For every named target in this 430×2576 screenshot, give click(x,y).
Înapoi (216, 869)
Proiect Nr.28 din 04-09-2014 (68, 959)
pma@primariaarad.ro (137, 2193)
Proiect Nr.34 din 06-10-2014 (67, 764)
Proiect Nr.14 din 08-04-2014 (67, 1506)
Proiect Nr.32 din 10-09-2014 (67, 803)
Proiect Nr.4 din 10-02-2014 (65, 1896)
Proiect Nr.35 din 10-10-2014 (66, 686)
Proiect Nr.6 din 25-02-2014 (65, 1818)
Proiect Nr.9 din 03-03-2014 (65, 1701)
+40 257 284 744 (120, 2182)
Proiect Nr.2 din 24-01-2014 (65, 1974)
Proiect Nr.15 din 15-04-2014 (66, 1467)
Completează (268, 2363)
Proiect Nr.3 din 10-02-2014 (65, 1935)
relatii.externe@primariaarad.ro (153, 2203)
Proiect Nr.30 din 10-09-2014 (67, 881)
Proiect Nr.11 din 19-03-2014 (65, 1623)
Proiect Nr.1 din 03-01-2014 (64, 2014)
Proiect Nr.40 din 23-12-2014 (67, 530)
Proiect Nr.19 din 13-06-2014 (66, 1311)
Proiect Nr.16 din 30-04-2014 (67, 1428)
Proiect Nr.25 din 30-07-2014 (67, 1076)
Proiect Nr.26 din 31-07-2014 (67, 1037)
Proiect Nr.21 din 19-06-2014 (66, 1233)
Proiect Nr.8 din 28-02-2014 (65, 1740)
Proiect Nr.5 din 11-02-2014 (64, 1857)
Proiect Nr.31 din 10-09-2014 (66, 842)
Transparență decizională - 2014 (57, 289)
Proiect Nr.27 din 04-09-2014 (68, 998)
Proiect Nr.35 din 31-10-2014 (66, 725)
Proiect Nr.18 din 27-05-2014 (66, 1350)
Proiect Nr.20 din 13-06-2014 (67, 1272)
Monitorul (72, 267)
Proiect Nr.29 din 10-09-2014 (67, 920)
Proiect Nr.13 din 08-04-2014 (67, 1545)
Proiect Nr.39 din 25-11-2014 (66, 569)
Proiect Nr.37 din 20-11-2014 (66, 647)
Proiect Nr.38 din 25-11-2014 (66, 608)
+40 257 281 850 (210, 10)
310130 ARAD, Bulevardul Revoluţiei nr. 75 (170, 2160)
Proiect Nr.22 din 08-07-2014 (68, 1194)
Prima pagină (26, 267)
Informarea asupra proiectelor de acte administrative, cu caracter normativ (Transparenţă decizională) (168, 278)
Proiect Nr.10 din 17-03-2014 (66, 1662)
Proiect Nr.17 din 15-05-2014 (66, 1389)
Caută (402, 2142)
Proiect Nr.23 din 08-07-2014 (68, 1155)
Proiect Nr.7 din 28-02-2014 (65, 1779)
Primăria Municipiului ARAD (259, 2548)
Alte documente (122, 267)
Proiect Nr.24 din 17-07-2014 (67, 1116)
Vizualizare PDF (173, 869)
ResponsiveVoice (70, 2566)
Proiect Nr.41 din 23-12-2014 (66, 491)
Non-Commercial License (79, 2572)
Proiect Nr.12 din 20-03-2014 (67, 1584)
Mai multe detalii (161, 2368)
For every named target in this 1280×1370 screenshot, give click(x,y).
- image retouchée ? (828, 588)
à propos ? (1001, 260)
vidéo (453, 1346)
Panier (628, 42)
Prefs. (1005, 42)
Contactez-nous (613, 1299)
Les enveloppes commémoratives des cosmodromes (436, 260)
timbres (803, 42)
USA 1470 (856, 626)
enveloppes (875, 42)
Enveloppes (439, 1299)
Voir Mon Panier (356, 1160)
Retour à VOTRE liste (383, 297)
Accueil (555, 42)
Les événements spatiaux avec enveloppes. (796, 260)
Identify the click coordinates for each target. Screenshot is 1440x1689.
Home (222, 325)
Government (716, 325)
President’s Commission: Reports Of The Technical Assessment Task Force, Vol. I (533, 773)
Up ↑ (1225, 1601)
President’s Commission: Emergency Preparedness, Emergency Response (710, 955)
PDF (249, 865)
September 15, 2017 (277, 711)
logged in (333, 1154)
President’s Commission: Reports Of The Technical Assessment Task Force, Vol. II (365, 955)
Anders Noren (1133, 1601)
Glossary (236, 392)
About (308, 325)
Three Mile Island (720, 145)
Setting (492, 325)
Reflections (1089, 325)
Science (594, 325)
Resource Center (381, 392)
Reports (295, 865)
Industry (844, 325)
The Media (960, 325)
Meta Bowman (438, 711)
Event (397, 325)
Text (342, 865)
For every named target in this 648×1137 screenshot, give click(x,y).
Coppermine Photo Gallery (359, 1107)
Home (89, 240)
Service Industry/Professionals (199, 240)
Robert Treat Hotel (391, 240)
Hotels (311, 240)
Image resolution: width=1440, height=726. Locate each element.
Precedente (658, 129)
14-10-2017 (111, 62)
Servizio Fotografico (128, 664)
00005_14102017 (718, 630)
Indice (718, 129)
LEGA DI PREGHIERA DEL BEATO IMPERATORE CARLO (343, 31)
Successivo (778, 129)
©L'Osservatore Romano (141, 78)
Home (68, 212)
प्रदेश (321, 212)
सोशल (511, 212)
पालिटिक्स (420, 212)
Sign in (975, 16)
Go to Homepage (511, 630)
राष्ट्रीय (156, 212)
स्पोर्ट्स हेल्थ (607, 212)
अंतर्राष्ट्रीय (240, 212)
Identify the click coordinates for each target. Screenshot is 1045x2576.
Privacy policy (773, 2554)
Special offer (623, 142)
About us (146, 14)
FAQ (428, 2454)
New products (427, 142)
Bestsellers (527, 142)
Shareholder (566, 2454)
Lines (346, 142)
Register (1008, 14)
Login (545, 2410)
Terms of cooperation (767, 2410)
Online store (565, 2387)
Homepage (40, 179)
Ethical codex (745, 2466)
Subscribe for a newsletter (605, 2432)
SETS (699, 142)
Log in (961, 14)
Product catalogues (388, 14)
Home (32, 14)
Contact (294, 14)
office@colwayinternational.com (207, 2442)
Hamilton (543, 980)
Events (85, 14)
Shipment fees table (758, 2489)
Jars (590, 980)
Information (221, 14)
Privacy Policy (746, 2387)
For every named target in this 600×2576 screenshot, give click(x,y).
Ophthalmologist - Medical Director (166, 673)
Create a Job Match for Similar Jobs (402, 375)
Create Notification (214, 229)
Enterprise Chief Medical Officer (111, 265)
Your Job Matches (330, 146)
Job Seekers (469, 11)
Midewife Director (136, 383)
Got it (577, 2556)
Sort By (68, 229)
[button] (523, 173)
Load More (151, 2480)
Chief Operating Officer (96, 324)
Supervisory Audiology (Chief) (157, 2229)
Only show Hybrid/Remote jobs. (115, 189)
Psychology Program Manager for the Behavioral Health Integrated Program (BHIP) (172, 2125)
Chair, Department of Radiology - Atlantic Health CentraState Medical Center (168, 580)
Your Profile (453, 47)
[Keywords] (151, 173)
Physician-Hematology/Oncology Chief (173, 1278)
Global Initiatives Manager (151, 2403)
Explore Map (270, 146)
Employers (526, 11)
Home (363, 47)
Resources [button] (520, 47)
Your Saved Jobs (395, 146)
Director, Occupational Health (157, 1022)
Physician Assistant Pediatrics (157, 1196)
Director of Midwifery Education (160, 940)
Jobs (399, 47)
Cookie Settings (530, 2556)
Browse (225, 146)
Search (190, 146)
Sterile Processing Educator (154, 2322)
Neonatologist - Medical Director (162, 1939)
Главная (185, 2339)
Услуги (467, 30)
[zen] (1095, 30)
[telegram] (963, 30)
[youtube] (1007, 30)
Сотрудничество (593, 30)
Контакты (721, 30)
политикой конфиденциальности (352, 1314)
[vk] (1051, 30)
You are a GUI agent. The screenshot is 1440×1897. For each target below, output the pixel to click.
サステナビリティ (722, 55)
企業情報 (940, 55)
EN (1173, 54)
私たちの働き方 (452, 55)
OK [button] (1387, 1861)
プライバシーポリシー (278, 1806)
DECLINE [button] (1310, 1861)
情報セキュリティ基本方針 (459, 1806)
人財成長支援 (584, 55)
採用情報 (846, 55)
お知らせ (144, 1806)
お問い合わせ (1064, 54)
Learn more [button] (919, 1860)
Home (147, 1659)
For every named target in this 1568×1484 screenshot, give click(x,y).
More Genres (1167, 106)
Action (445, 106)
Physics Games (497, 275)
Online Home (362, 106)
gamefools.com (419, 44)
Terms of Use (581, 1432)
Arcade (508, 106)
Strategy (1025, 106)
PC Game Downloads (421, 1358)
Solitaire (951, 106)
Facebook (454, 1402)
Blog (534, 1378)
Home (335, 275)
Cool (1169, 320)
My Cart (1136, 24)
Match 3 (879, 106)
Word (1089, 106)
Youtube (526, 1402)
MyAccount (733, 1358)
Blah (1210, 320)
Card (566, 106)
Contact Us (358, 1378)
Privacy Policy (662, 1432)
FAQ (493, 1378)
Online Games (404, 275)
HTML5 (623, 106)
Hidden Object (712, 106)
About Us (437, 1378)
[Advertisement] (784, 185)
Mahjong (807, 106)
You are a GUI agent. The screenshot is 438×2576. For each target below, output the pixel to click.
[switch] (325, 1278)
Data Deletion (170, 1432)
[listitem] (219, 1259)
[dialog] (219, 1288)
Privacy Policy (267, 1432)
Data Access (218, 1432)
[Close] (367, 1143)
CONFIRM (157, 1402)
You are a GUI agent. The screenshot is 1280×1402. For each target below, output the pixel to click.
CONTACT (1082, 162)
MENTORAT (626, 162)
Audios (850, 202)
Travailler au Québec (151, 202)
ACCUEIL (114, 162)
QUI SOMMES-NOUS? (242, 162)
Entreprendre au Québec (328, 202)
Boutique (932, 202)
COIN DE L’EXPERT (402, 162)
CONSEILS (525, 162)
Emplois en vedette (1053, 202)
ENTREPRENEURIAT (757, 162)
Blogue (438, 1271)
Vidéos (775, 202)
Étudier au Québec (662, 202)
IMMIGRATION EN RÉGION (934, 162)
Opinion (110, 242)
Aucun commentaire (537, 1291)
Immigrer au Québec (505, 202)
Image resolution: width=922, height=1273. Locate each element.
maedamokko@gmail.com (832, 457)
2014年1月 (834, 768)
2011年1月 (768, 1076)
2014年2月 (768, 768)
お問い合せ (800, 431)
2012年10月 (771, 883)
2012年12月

**BRIEF**:
Pull every line with the word "Assessment" from the data.

**RESULT OF THE TASK**:
President’s Commission: Reports Of The Technical Assessment Task Force, Vol. I (533, 773)
President’s Commission: Reports Of The Technical Assessment Task Force, Vol. II (365, 955)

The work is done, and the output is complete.